Retention Schedules and disposal of records
A retention or disposal schedule prescribes the disposal treatment for classes of recurring records as agreed upon by the creating office, department or as laid down by legislation. In this contenxt, disposal can mean destruction as well as archiving.
The Content Manager feature Retention Management enables you to use retention and disposition schedules to control the entire life cycle of your records so that you can eventually conduct an orderly disposal by destroying unwanted records, or archiving your important records for future reference. For this functionality to be available, the feature Retention Management must be selected in the System Options Features page.
The feature Advanced Disposal Processing provides more functions to identify the records for disposal, review consignments, manage disposition conflicts, collect approval and carry out the disposal for the organisation's record archivist.
It is essential that archivists familiarise themselves with the concepts of retention and disposition schedules and the way they are implemented in Content Manager, which is described below.
Retention Schedules are applied to records in Content Manager to make the records inactive, destroyed, or archived according to a conditional schedule, reflecting the organisational needs, whether it be for legal, practical, or any other reasons.
Each Retention Schedule reflects an approved standard of dealing with the different types of records, for example regarding accidents, complaints, correspondence, recruitment or personnel, to name but a few. You can use publicly available Retention Schedules or create your own.
For example, you might want to move an important administration document to an off-site archive six years after the last time it was used.
You can prescribe this action by applying a Retention Schedule to the Content Manager record that represents the document, outlining the archive action by using the trigger: Archive (Transfer Custody) Six Years after Last Action.

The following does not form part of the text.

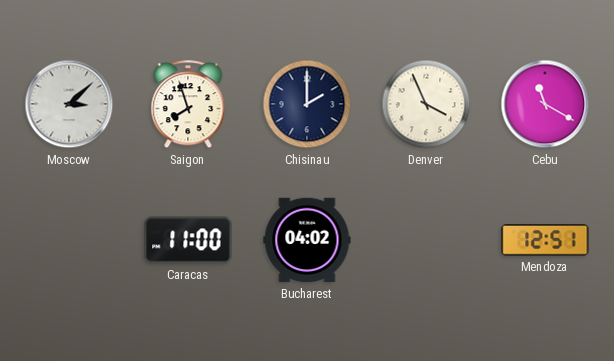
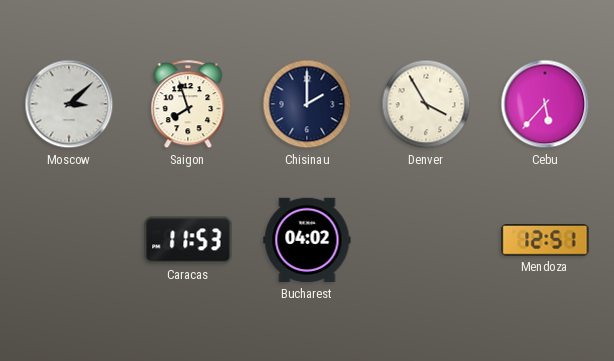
Denver: 3:56 -> 3:55
Cebu: 11:20 -> 5:37
Caracas: 11:00 -> 11:53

By applying the Retention Schedule in Content Manager, you can now use this future event to find all the records that are due to be archived off site on a certain date or during a particular timeframe.
When the document is due to be archived, you can locate the document, send it off, transferring custody for the record to the outside agency, and then change the Content Manager record dispositon to Archived (Custody Transferred), which will also destroy the electronic record of the document.
This process works equally with sets of documents, like files, and you can apply Retention Schedules to any record or container.
During its lifetime, a document or file can be in regular use, then not used any more, later possibly in a local archive or the archive of a storage provider, and finally, destroyed. These stages in a record's life are reflected in the Disposition field in Content Manager.
The Retention Schedule dictates the disposal actions for the records it is applied to, and therefore, controls the current disposal status in the field Disposition.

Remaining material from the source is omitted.